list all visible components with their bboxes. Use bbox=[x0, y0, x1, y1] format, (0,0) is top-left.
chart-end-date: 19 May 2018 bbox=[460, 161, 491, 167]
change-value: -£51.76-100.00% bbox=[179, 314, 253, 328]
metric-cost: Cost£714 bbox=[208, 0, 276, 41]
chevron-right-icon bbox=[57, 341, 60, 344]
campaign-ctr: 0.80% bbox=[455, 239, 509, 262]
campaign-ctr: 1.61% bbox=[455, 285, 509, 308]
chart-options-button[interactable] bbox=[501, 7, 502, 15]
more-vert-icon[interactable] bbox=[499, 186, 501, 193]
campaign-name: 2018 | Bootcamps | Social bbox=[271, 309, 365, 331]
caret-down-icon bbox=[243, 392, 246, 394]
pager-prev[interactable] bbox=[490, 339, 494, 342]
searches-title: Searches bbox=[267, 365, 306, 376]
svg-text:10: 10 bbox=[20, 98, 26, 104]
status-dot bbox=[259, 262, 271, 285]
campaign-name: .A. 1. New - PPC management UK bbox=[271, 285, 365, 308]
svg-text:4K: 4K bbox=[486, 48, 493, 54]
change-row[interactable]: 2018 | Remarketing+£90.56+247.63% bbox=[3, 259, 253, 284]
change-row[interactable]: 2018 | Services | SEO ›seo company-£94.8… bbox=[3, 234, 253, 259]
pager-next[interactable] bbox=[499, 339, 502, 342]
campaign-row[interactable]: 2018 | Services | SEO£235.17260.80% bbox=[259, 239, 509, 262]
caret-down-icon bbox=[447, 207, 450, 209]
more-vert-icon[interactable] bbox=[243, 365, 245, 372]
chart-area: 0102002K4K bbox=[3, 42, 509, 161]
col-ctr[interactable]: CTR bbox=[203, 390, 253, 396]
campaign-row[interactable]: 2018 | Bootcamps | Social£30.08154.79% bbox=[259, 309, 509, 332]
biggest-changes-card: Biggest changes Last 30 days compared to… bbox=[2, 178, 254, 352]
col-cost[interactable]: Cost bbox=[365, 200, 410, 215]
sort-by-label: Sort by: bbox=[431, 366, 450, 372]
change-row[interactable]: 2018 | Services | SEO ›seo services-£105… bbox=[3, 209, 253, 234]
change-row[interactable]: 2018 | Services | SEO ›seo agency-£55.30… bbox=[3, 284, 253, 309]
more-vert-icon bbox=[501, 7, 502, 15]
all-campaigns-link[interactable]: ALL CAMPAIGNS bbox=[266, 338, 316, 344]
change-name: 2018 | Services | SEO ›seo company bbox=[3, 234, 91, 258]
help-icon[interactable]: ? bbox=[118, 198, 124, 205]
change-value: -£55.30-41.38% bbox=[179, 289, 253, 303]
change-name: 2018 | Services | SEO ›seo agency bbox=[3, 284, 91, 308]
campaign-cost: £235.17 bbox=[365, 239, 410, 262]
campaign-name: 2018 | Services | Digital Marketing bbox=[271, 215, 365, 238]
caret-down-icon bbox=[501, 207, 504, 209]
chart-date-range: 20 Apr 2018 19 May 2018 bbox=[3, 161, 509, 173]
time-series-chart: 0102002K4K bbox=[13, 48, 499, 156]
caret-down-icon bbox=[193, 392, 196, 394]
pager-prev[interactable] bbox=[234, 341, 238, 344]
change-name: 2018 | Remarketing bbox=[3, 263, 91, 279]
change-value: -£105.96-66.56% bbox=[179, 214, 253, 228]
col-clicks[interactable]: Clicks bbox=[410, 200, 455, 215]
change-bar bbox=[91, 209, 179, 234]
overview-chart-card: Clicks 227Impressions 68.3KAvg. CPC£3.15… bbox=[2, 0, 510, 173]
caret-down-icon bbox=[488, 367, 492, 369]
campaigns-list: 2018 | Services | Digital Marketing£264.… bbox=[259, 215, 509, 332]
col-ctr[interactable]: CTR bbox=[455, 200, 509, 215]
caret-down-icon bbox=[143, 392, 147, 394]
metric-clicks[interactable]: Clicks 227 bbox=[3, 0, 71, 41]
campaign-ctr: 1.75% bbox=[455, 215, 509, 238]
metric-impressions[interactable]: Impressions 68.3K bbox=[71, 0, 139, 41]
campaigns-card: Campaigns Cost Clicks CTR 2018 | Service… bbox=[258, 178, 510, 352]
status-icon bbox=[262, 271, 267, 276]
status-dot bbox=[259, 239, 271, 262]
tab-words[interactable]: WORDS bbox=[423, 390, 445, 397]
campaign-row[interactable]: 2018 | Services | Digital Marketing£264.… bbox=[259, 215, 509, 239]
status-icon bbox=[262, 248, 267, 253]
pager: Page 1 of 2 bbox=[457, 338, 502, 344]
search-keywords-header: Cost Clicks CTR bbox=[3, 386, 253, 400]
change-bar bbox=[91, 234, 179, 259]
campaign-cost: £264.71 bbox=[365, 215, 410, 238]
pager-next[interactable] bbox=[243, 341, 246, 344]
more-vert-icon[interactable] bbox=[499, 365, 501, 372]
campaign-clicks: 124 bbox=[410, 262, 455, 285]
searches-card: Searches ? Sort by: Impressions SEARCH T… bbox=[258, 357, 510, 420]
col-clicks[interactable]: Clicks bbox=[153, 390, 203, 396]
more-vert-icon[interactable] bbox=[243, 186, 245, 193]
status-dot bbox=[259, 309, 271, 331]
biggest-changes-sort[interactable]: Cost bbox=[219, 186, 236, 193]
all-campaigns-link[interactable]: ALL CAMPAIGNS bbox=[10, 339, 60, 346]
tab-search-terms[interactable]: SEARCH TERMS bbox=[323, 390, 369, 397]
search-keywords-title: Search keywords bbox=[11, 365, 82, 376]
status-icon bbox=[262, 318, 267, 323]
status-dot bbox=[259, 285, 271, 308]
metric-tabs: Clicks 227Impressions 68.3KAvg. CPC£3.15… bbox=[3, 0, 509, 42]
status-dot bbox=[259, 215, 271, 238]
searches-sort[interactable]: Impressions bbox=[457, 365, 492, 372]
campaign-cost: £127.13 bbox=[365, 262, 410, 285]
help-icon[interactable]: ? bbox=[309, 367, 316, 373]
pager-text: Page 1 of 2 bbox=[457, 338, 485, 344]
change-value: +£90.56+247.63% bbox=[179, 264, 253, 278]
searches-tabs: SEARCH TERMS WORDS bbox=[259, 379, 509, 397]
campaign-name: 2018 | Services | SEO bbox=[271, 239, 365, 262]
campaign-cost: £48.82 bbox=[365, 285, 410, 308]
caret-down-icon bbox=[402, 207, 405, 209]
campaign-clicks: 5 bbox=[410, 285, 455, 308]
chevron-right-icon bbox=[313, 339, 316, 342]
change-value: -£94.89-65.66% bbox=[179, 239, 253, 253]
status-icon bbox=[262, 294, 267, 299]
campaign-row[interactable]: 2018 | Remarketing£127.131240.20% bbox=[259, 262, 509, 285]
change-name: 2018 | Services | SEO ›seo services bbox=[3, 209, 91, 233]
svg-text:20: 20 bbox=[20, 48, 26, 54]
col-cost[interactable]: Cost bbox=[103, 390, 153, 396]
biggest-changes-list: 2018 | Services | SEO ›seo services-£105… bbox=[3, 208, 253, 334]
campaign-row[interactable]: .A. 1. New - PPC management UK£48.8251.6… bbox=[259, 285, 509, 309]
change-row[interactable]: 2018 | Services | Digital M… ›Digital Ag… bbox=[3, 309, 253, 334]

• **HOW TO COMPLETE THIS TASK**
Search the listing for "date" and show every line where it occurs.

• **ANSWER TO THIS TASK**
chart-end-date: 19 May 2018 bbox=[460, 161, 491, 167]
chart-date-range: 20 Apr 2018 19 May 2018 bbox=[3, 161, 509, 173]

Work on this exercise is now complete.